Environmental vs. Political Impacts
To date, climate adaptation has focused on the environmental impacts of climate change: reinforcing seawalls against sea level rise, enhancing flood control systems, and adapting buildings for severe climate incidents. But this engineering-focused framing sidesteps questions about the systems that will influence how people experience the political impacts of climate change. Should we allow property insurance markets to operate freely, or should the national authorities backstop high-risk regions? Should we continue disaster aid systems that solely assist property owners, or do we ensure equitable recovery support? Do we leave workers working in extreme heat to their employers’ whims, or do we establish federal protections?
These questions are not imaginary. In the United States alone, a increase in non-renewal rates across the homeowners’ insurance industry – even beyond vulnerable areas in Florida and California – indicates that climate endangers to trigger a national insurance crisis. In 2023, UPS workers warned of a nationwide strike over on-the-job heat exposure, ultimately winning an agreement to install air conditioning in delivery trucks. That same year, after years of water scarcity left the Colorado River’s reservoirs at historic lows – threatening water supplies for 40 million people – the Biden administration compensated Arizona, Nevada and California $1.2bn to decrease their water usage. How we answer to these societal challenges – and those to come – will encode completely opposing visions of society. Yet these struggles remain largely outside the frame of climate politics, which continues to treat adaptation as a technical matter for specialists and technicians rather than authentic societal debate.
From Technocratic Models
Climate politics has already moved beyond technocratic frameworks when it comes to carbon cutting. Nearly 30 years ago, the Kyoto protocol symbolized the common understanding that economic tools would solve climate change. But as emissions kept rising and those markets proved ineffectual, the focus transitioned to national-level industrial policy debates – and with it, climate became truly ideological. Recent years have seen numerous political battles, including the eco-friendly markets of Biden’s Inflation Reduction Act versus the democratic socialism of the Green New Deal to debates over lithium nationalization in Bolivia and mining industry support in Germany. These are struggles about values and balancing between opposing agendas, not merely emissions math.
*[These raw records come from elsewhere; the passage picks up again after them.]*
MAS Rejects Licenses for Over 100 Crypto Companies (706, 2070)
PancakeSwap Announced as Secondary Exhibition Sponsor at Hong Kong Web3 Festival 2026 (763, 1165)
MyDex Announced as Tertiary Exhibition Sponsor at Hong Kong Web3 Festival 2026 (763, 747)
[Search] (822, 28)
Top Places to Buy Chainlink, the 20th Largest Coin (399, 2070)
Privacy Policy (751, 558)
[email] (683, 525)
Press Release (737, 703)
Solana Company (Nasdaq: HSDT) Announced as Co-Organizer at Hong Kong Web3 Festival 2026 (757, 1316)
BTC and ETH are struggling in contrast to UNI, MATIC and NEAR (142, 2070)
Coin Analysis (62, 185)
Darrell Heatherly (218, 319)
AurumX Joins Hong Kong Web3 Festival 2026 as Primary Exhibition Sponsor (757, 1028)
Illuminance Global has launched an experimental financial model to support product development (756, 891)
Yet even as climate moved from the domain of technocratic elites to more established fields of political struggle, it remained limited to the realm of carbon elimination. Even the socially advanced agenda of Zohran Mamdani’s NYC mayoral campaign – which associates climate to the cost-of-living crisis, arguing that lease stabilization, comprehensive family support and subsidized mobility will prevent New Yorkers from relocating for more economical, but energy-intensive, life in the suburbs – makes its case through an pollution decrease lens. A completely holistic climate politics would apply this same political imagination to adaptation – transforming social institutions not only to stop future warming, but also to address the climate impacts already changing everyday life.
Moving Past Doomsday Perspectives
The need for this shift becomes more apparent once we abandon the catastrophic narrative that has long prevailed climate discourse. In claiming that climate change constitutes an unstoppable phenomenon that will entirely overcome human civilization, climate politics has become blind to the reality that, for most people, climate change will manifest not as something utterly new, but as familiar problems made worse: more people priced out of housing markets after disasters, more workers obliged to work during heatwaves, more local industries devastated after extreme weather events. Climate adaptation is not a separate engineering problem, then, but rather connected to ongoing political struggles.
Emerging Policy Debates
The terrain of this struggle is beginning to develop. One influential think tank, for example, recently proposed reforms to the property insurance market to subject homeowners to the “full actuarial cost” of living in danger zones like California. By contrast, a progressive research institute has proposed a system of Housing Resilience Agencies that would provide universal catastrophe coverage. The contrast is stark: one approach uses price signaling to push people out of at-risk locations – effectively a form of managed retreat through market pressure – while the other dedicates public resources that allow them to stay in place safely. But these kinds of policy debates remain rare in climate discourse.
This is not to suggest that mitigation should be discarded. But the singular emphasis on preventing climate catastrophe masks a more immediate reality: climate change is already reshaping our world. The question is not whether we will restructure our institutions to manage climate impacts, but how – and which perspective will prevail.